I iz roight offended there mind.

EDIT: But in all seriousness, one may wish to peruse this article:Rhotic and_non-rhotic accents (http://en.wikipedia.org/wiki/Rhotic_and_non-rhotic_accents)

Joe McCarthy
02-12-2011, 02:31 AM
Hmmm, I'd need to double check but if memory serves the main point of departure for English colonists to Virginia and points elsewhere in the Southland was from the west of England. I do know that Puritan New Englanders came primarily from East Anglia.

The Lawspeaker
02-12-2011, 02:35 AM
I was aware of those East Anglians and Lincolnshire. After all Bostom was named after Boston in Lincolnshire. The area around the Fens and East Anglia seemed to have been the Puritan heartland before large groups went to the America's.

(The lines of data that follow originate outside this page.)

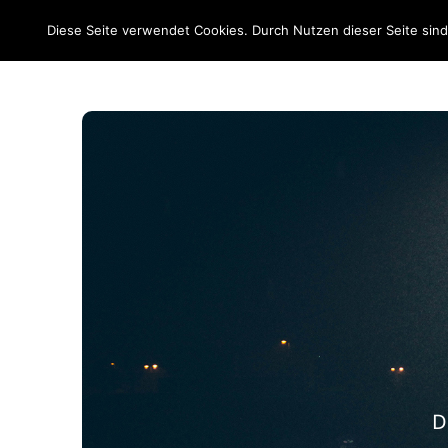
EM 2020
Diese Seite verwendet Cookies. Durch Nutzen dieser Seite sin
D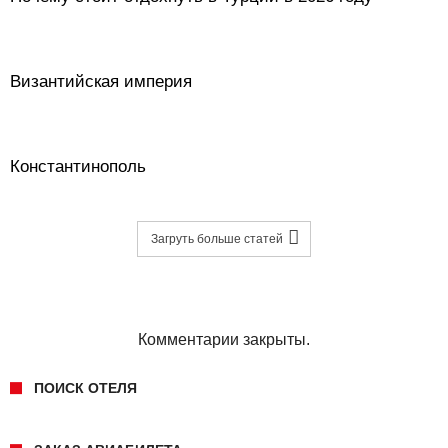
Византийская империя
Константинополь
Загруть больше статей
Комментарии закрыты.
ПОИСК ОТЕЛЯ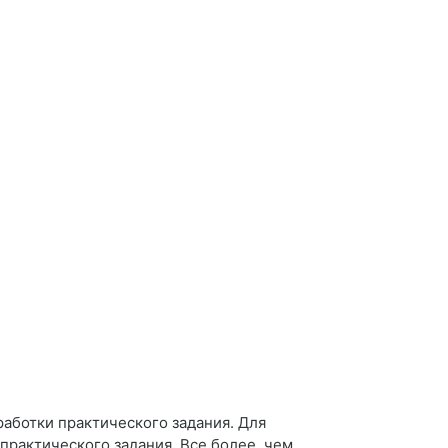
аботки практического задания. Для
практического задания. Все более, чем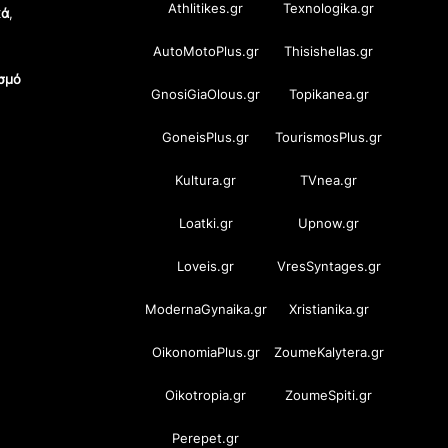
Athlitikes.gr
Texnologika.gr
κά
,
AutoMotoPlus.gr
Thisishellas.gr
σμό
GnosiGiaOlous.gr
Topikanea.gr
GoneisPlus.gr
TourismosPlus.gr
Kultura.gr
TVnea.gr
Loatki.gr
Upnow.gr
Loveis.gr
VresSyntages.gr
ModernaGynaika.gr
Xristianika.gr
OikonomiaPlus.gr
ZoumeKalytera.gr
Oikotropia.gr
ZoumeSpiti.gr
Perepet.gr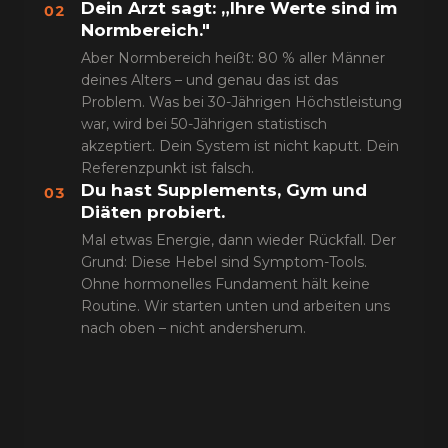
Dein Arzt sagt: „Ihre Werte sind im
02
Normbereich."
Aber Normbereich heißt: 80 % aller Männer
deines Alters – und genau das ist das
Problem. Was bei 30-Jährigen Höchstleistung
war, wird bei 50-Jährigen statistisch
akzeptiert. Dein System ist nicht kaputt. Dein
Referenzpunkt ist falsch.
Du hast Supplements, Gym und
03
Diäten probiert.
Mal etwas Energie, dann wieder Rückfall. Der
Grund: Diese Hebel sind Symptom-Tools.
Ohne hormonelles Fundament hält keine
Routine. Wir starten unten und arbeiten uns
nach oben – nicht andersherum.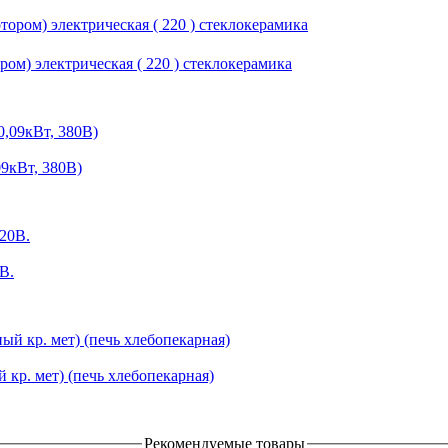
м) электрическая ( 220 ) стеклокерамика
9кВт, 380В)
В.
р. мет) (печь хлебопекарная)
Рекомендуемые товары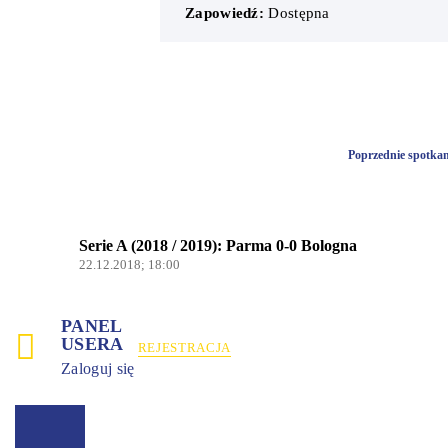
Zapowiedź:
Dostępna
Poprzednie spotkan
Serie A (2018 / 2019): Parma 0-0 Bologna
22.12.2018; 18:00
PANEL
USERA
REJESTRACJA
Zaloguj się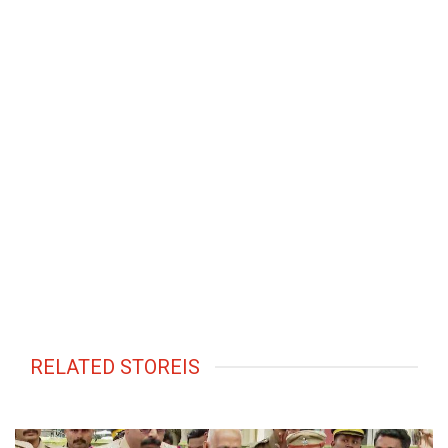
RELATED STOREIS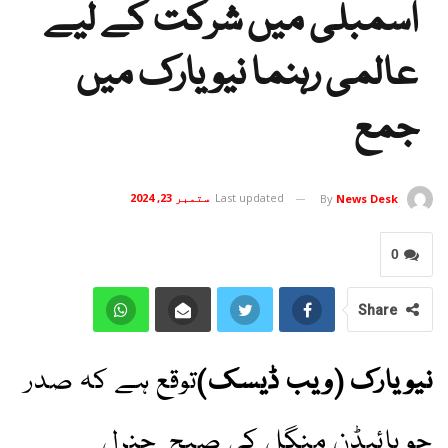
اسمبلی میں شرکت کے لیے
عالمی رہنما نیویارک میں
جمع
Last updated
ستمبر 23, 2024
By
News Desk
0
Share
نیویارک (ویب ڈیسک)
توقع ہے کہ صدر
جو بائیڈن منگل کی صبح جنرل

But I wasn't aware of the fact that those that went South had come from the West Country. But's not impossible as the American English spoken in the North sounds very different from what I have heard from the American English that is spoken in the south which probably also has to do that the early colonists came from different areas in England.

anonymaus
02-12-2011, 03:35 AM
I have listened to this song and it surprises me to find out how much this band from Somerset in parts sounds like a bunch of rednecks. I assume that this is their local dialect and I wondered whether people from the West Country played a role in the formation of spoken American English ?

Just a note of caution: the singing voice will often vary dramatically, both in tone and accent, from the singer's speaking voice. It's a known phenomenon that singers in the UK and OZ learned to sing, in part, by imitating popular American bands and so take on such an accent when singing. It's easy to read too much into it.

Joe McCarthy
02-12-2011, 03:54 AM
i don't have access to my tome on British folkways among American colonists but a rudimentary Google search finds that some Southerners at least have roots in Somerset and East Anglia and surrounding areas were the main senders of Puritans.

The Lawspeaker
02-12-2011, 11:59 AM
Ah. That explains the connections between spoken American English and the ways they seem to speak in those parts of England (of course there have been 300 years between it all) then.